=== Supplied entries ===
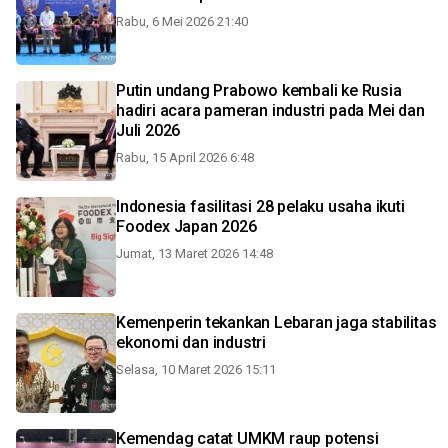
Rabu, 6 Mei 2026 21:40
Putin undang Prabowo kembali ke Rusia
hadiri acara pameran industri pada Mei dan
Juli 2026
Rabu, 15 April 2026 6:48
Indonesia fasilitasi 28 pelaku usaha ikuti
Foodex Japan 2026
Jumat, 13 Maret 2026 14:48
Kemenperin tekankan Lebaran jaga stabilitas
ekonomi dan industri
Selasa, 10 Maret 2026 15:11
Kemendag catat UMKM raup potensi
===
Task to complete |
Start copying at the line that contains "hadiri acara pameran industri pada Mei dan" and stop after the last line of the records, keeping every line exactly.

Output for this exercise |
hadiri acara pameran industri pada Mei dan
Juli 2026
Rabu, 15 April 2026 6:48
Indonesia fasilitasi 28 pelaku usaha ikuti
Foodex Japan 2026
Jumat, 13 Maret 2026 14:48
Kemenperin tekankan Lebaran jaga stabilitas
ekonomi dan industri
Selasa, 10 Maret 2026 15:11
Kemendag catat UMKM raup potensi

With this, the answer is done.